На табор мы ушли в полной темноте, рассчитывая, что глухари уснули. Глухо, неуютно было у погасшего костра. Когда я поджег приготовленную бересту и сухие веточки, огонь взялся разом. Подвесил над огнем котелок с налитой тоже еще с вечера водой. Со всех сторон хлынул к нам непроглядный мрак, костер вступил с ним в борьбу, и на нашем малом светлом пятне в ночном лесу стало тепло и уютно. Николай Николаевич был возбужден виденным и услышанным, озяб до дрожи, протянул руки к огню. Виктор Николаевич пришел уже к полному костру.

Пили чай. Разговоров, кроме «дайте, пожалуйста», «спасибо», «когда встаем?», не было. Я повторил для Николая Николаевича инструкцию: «Услышу глухаря — поведу за руку, сожму — два шага, сожму — два шага.
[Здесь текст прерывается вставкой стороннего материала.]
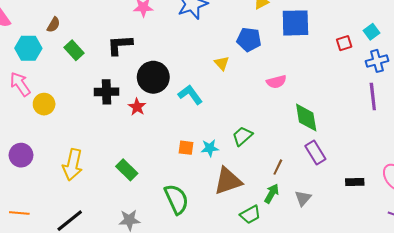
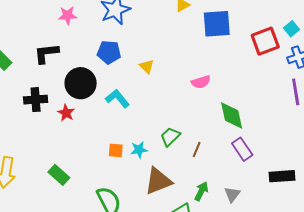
blue pentagon: (249, 40) -> (109, 52), moved
red square: (344, 43) -> (265, 41), size x1.8
brown line: (278, 167) -> (197, 149), moved
black rectangle: (355, 182) -> (282, 176), size x1.4

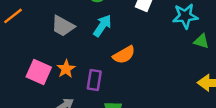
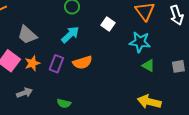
gray trapezoid: (63, 26) -> (27, 35), moved
purple rectangle: (94, 80) -> (56, 64), moved

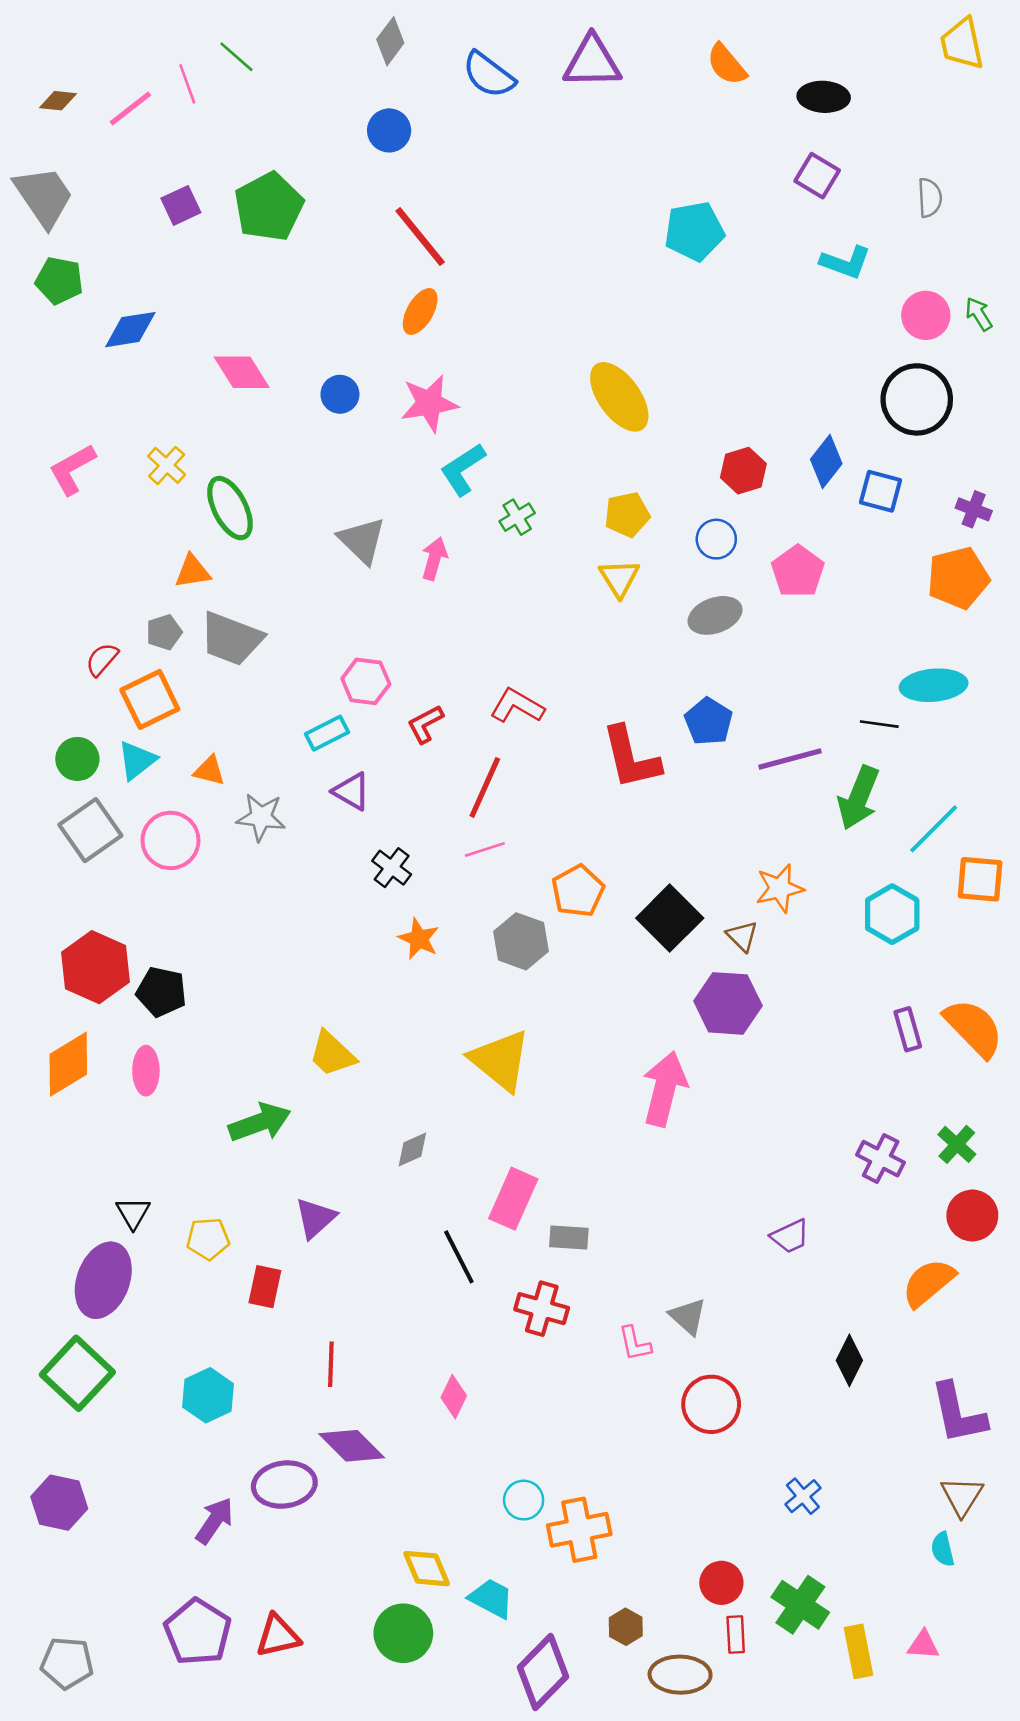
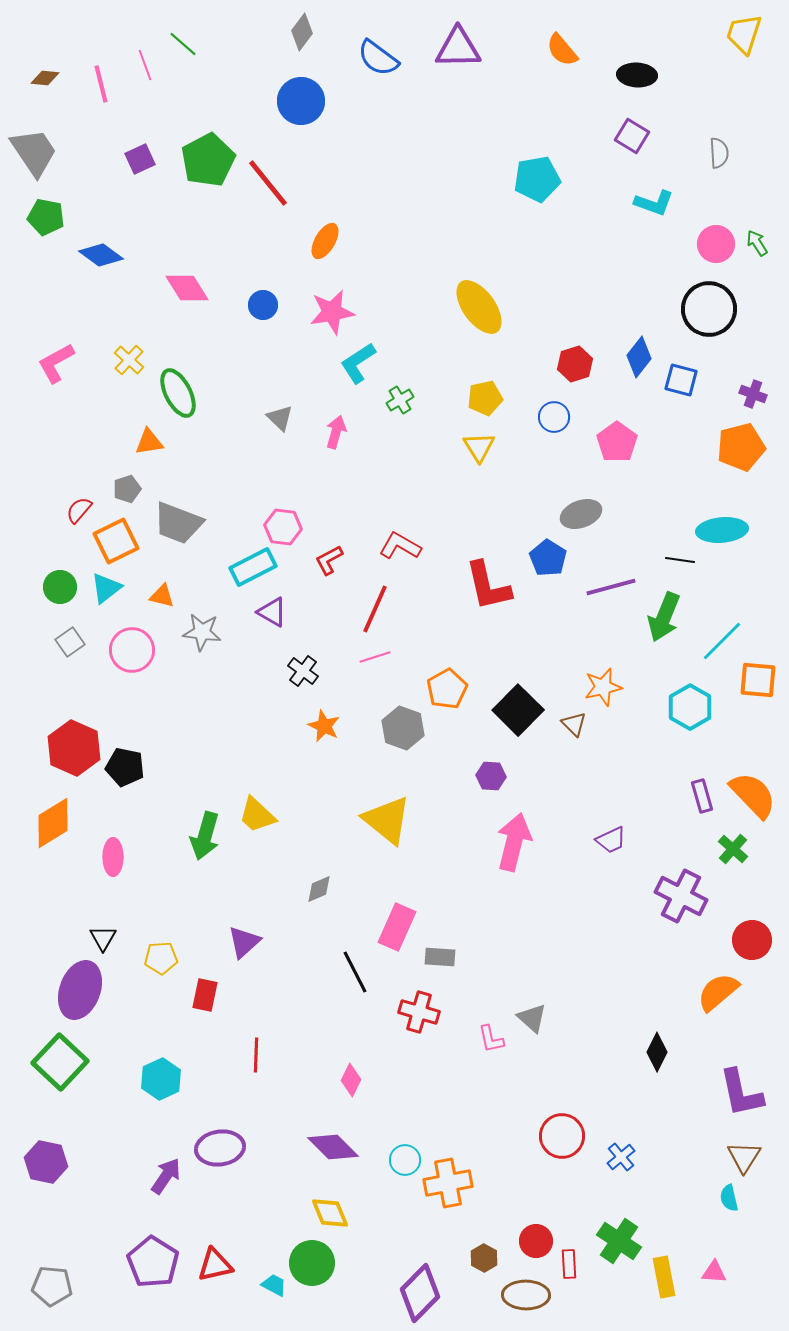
yellow trapezoid: (962, 44) -> (744, 34), turned 30
pink line: (130, 108) -> (101, 84), turned -66
blue circle: (389, 130) -> (301, 101), size x1.4
red line: (420, 236) -> (268, 183), moved
blue diamond: (130, 330) -> (101, 255), turned 45
gray triangle: (362, 540) -> (280, 418), size x0.7
gray ellipse: (715, 615) -> (581, 514), moved
gray trapezoid: (231, 639) -> (178, 523), moved
cyan rectangle: (327, 733) -> (253, 567), size x1.4
gray square: (90, 830) -> (70, 642), size x0.6
purple hexagon: (728, 1003) -> (491, 776), moved, size x0.6
pink ellipse: (146, 1071) -> (113, 857), moved
green arrow: (260, 1122) -> (205, 836), moved, turned 126
green cross: (957, 1144) -> (733, 849), moved
purple cross: (881, 1159) -> (681, 896), size x1.4
purple trapezoid: (790, 1236) -> (611, 840), moved
red circle: (711, 1404) -> (562, 1136), moved
purple diamond: (352, 1446) -> (333, 1147), moved
red circle: (721, 1583) -> (536, 1241), moved
cyan trapezoid: (491, 1598) -> (274, 1285), moved, size x0.7

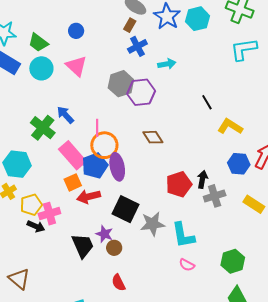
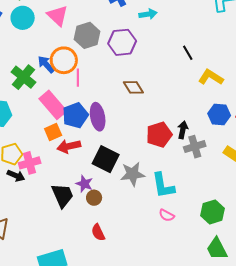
gray hexagon: (121, 84) -> (87, 35), moved
orange circle: (104, 145) -> (64, 60), moved

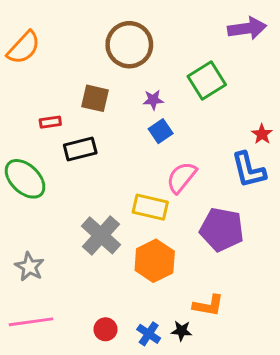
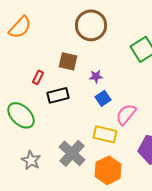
purple star: (153, 100) -> (96, 76), moved
red rectangle: (50, 122) -> (38, 77), turned -56
blue square: (161, 131) -> (103, 98), moved
gray star: (29, 267) -> (31, 160), moved

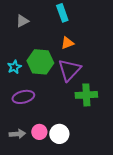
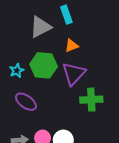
gray triangle: (22, 21) -> (40, 27), moved, size x1.6
purple ellipse: (23, 97) -> (26, 102), turned 50

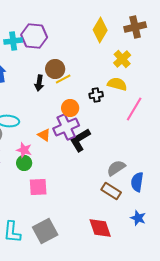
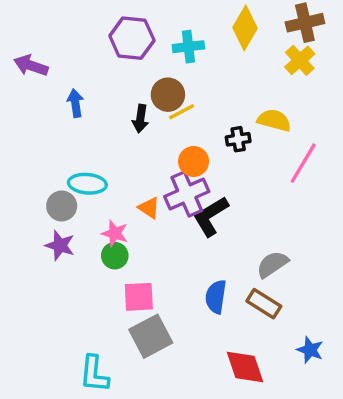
cyan cross: (13, 41) -> (188, 47), moved
yellow cross: (122, 59) -> (300, 60), moved
blue semicircle: (137, 182) -> (216, 297), moved
gray square: (45, 231) -> (151, 336), moved

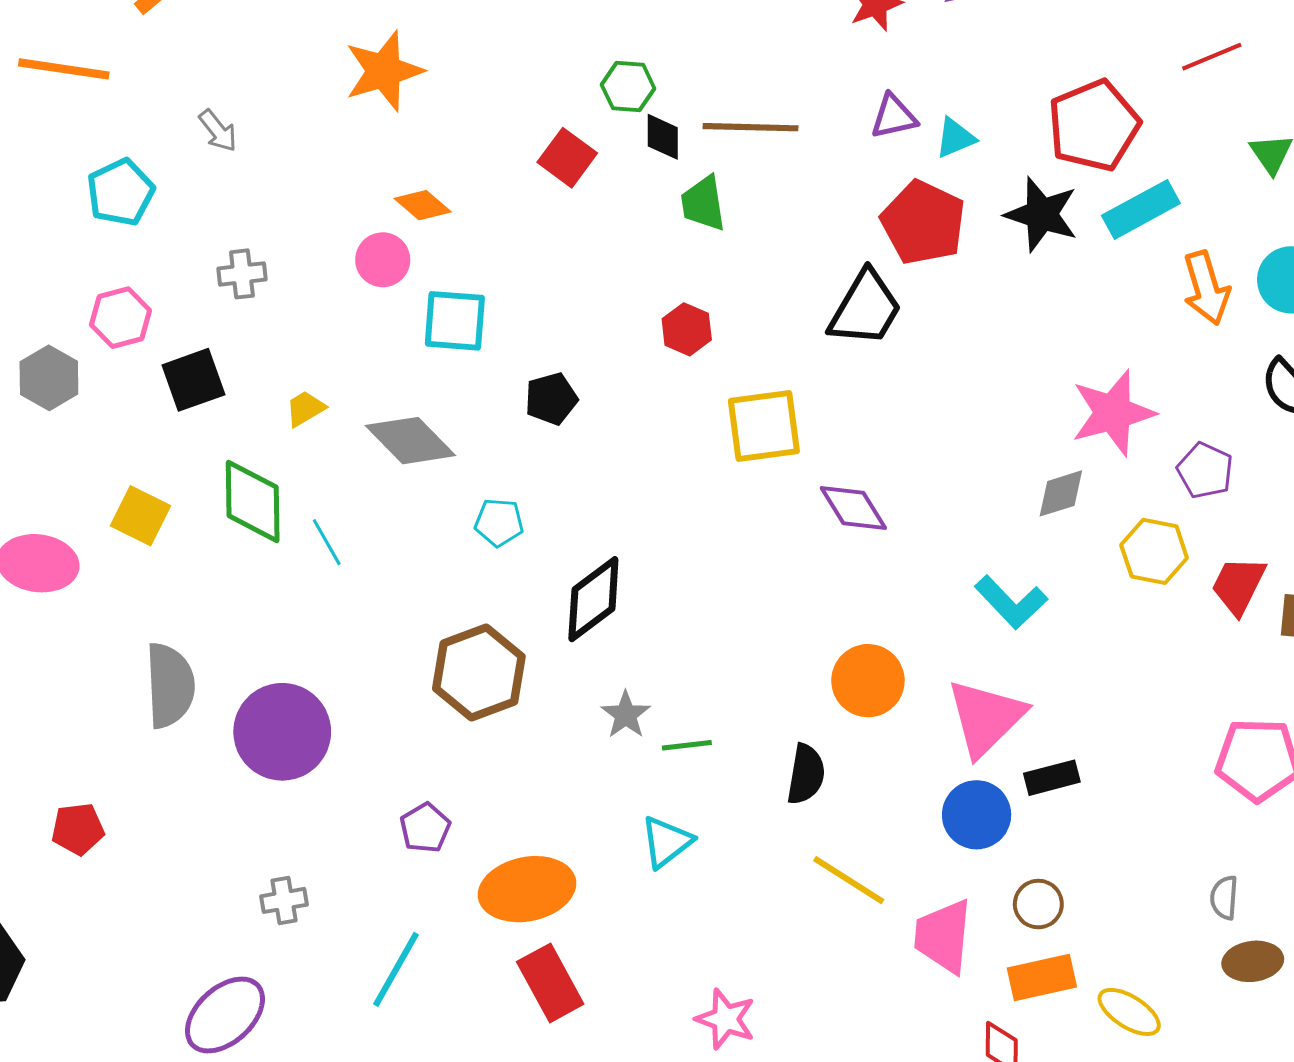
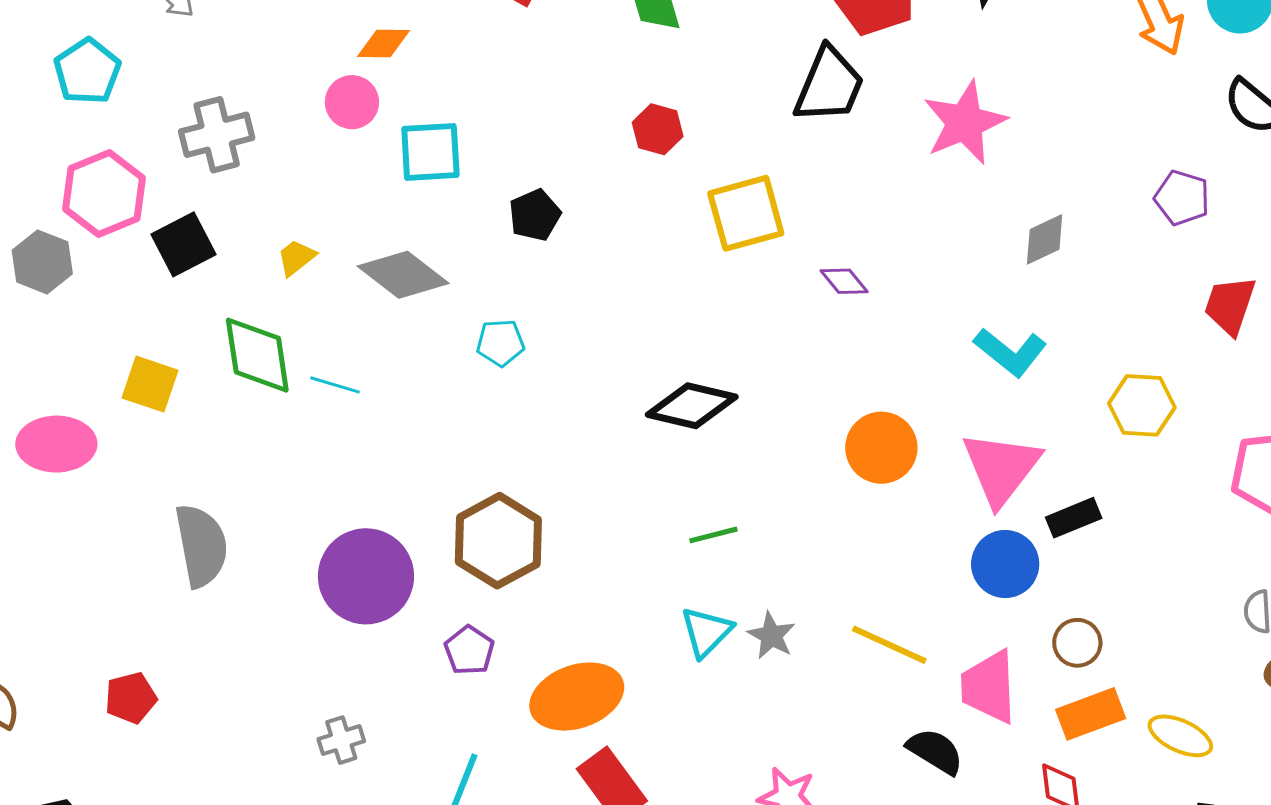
orange diamond: (423, 205) -> (384, 43), turned -32
gray cross: (242, 274) -> (217, 135), size x1.5
pink hexagon: (120, 318) -> (104, 194), size x1.4
pink star: (1113, 413) -> (965, 123), moved
purple diamond: (853, 508) -> (844, 281), size x0.7
cyan line: (327, 542) -> (335, 385), turned -36
yellow hexagon: (1154, 551) -> (1142, 405), moved
black diamond: (593, 599) -> (692, 406), moved, turned 58
brown hexagon: (479, 672) -> (498, 541), moved
gray star: (626, 715) -> (771, 636), moved
purple circle: (282, 732) -> (366, 576), moved
black semicircle: (806, 774) -> (935, 751), moved, turned -60

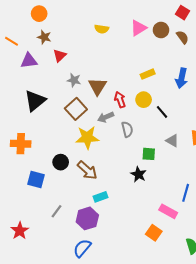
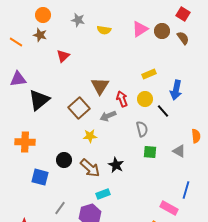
brown star: (44, 37) -> (40, 35), moved
purple triangle: (29, 61) -> (18, 79), moved
blue arrow: (181, 78) -> (176, 90), moved
gray star: (74, 80) -> (78, 20), moved
gray semicircle: (127, 129) -> (142, 129), moved
yellow star: (87, 138) -> (90, 136), size x0.6
gray triangle: (172, 141) -> (179, 151), moved
black star: (138, 174) -> (116, 165), moved

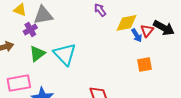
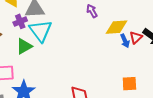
cyan triangle: (65, 54) -> (41, 31), moved
orange square: (144, 64) -> (129, 84), moved

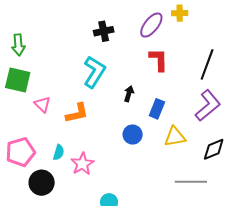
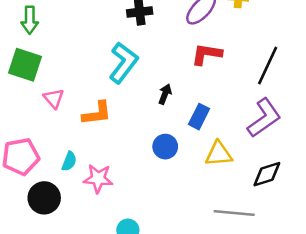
red L-shape: (159, 60) -> (207, 54), turned -85
pink star: (82, 164) -> (98, 178), turned 30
Освоите, хорошо будете слышать — кивните мне и скачите к глухарю самостоятельно».

Сон не сон. Протрубили полночные журавли. Кружка подогретого чая — и пора на ток.

Виктор Николаевич — ему подальше — ушел первый. На нашем пути была небольшая мшаринка, я с удовольствием отметил, что Николай Николаевич идет за мной так, как я учил: сначала потихоньку поднимает пятку, потом всю ступню — чтобы не чавкало. Мы пришли на место, где сидели на подслухе, рано, в полной темноте, конечно, но она мне показалась особенно темной: на небе ни звездочки — видимо, затучило.

Шквал обрушился на лес разом, застонали, заскрипели, закачались сосны. Ледяная крупа хлестко застучала по не одетой еще земле, а чуть ветер притих, сменилась снегом. Крупнейшие снежины обвально сыпались на головы и плечи. Такие большие снежины мой брат называл «тарелками» и обычно говорил: «Ну, тарелки посыпались — пора уходить».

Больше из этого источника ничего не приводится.